柚希「わたるさんが私の“育ての親”」
湖月がトップスターのとき、柚希が同じ役を新人公演(※)で演じることも多かった。初めて湖月と同じ役を柚希が演じたのは'03年の『王家に捧ぐ歌』だった。
※本公演中に宝塚と東京で1回ずつ、歌劇団入団7年目までの生徒だけで本公演と同じ演目を上演する公演。
このときのことを2人に振り返ってもらうと─。
柚希 あのときはもう、わたるさんが“太陽”すぎて……。
湖月 太陽って何?
柚希 まさにエジプトの将軍のラダメスで、直視できないくらいに眩しかったんですよ。専科から星組に戻られて初めての作品で、組で兵士を演じていた組子たちみんなが、わたるさんから声をかけてもらえるだけで涙が出るくらいうれしくて。
湖月 そんな(笑)。
柚希 いえ、本当ですよ。私、初めての新人公演で同じラダメスを演じさせていただきましたが、本当に何もできなくて。作中でラダメスが将軍になったときに“うおぉっー!”と叫ぶんですけど、それすら恥ずかしくて……。
湖月 そうだったの?
柚希 お芝居に対して、まだ何もかもが恥ずかしくて。1つ下の下級生がやってくれて“私もやったんだからやってみてください”なんて言われながら、何度も劇場のロビーで練習して、やっと稽古場に行けるくらいでした。
湖月 そんなふうには見えなかったけどね。
柚希 本当に、やっと舞台に立てたというレベルでしたね。今思えば、そんなこと言ってないでやらないと、という感じなんですけど。
湖月 あのとき、私は主役として星組に戻ってきて、将来有望なちえが私の役をやってくれる。しかもそれが初主演だということで、何をしてあげられるだろう、って思ってた。でも、その前の全国ツアーで一緒だったくらいでそんなにコミュニケーションも取れていない関係だったから、どこまで言ったら傷ついてしまうかもわからないじゃない。
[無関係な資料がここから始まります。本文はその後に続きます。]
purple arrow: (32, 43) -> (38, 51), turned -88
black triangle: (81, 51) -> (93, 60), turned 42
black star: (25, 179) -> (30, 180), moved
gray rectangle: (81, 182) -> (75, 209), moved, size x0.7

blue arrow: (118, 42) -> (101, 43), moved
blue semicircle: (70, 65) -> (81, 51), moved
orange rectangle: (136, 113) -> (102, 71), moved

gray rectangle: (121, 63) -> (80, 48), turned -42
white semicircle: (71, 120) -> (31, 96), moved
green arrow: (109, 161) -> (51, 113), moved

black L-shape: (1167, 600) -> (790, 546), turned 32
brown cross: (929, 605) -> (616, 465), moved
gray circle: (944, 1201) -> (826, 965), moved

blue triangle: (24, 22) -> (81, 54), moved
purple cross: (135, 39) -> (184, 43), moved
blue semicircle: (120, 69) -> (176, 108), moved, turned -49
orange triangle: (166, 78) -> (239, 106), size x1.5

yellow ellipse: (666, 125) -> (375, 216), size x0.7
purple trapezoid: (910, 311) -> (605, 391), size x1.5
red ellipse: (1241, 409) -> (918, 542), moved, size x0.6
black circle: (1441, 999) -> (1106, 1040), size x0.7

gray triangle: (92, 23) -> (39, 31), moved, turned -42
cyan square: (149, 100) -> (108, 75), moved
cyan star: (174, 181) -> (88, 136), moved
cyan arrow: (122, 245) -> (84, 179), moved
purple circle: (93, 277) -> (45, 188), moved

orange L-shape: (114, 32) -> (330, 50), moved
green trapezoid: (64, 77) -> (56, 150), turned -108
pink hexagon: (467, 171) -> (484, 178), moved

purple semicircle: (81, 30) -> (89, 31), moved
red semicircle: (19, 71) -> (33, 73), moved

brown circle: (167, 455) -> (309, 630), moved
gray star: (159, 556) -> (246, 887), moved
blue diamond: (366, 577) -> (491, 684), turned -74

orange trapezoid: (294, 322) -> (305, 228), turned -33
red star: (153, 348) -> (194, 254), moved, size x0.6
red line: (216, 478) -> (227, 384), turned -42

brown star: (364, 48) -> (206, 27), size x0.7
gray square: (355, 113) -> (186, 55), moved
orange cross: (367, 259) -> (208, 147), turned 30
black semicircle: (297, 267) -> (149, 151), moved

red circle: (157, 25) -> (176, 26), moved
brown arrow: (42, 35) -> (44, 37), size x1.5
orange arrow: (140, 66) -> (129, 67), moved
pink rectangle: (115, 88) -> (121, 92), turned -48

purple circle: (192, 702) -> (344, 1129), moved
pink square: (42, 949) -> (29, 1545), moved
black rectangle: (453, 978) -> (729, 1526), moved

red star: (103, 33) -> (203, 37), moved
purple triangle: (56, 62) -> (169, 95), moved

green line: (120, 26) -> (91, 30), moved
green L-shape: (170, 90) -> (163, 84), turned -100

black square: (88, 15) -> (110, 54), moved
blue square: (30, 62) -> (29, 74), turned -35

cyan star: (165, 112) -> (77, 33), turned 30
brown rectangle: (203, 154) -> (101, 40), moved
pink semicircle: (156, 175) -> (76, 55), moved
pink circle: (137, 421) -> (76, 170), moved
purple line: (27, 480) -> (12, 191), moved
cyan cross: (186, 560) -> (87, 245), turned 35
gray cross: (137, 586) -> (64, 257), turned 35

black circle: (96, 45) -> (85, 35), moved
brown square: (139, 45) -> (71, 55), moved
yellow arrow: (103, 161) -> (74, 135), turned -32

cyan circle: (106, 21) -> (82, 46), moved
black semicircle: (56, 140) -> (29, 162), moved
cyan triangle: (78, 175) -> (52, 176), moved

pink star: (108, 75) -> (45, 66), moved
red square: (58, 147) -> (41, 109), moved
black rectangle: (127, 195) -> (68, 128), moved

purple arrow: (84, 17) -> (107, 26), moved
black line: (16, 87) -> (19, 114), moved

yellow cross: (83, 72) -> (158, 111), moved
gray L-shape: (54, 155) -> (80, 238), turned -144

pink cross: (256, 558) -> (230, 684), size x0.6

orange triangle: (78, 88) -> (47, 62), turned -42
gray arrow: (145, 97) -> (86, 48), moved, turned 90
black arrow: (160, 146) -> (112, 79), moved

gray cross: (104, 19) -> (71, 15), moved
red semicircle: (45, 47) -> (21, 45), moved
そんな私に、まっすぐな目で“ここがわからないんです”って素直に来てくれて。何か愛おしいというか、親心が芽生えてきて、なんとかしてあげたいという気持ちになったことを覚えています。
柚希 いやいや、畏れ多いです(笑)。
湖月 今回の作品でも、同じ役を2人で回替わりで演じるけど、私、ちえに対して全然上級生だと思ってないんです。ちえは私のことを上級生だと立ててくれるけど、私はアーティストとして、俳優としてちえを尊敬しているし。だから同じ舞台に立つといっても、星組時代のように“学年”というものはないので、そういう上下関係を意識してないんですよ。
柚希 でも、やっぱり私はわたるさんに育てていただきましたし、永遠に尊敬する先輩なんですよ。だけど今、同じ舞台を作っていくということでは、わたるさんにおんぶに抱っこでは絶対にいいものが作れないと思います。
俳優同士として、そこはちゃんと2人で向き合っていかないとわたるさんもやりづらいと思うので、心をオープンにして助け合いながら取り組んでいこうと思っています。わたるさんが私の“育ての親”ということは変わりませんけど(笑)。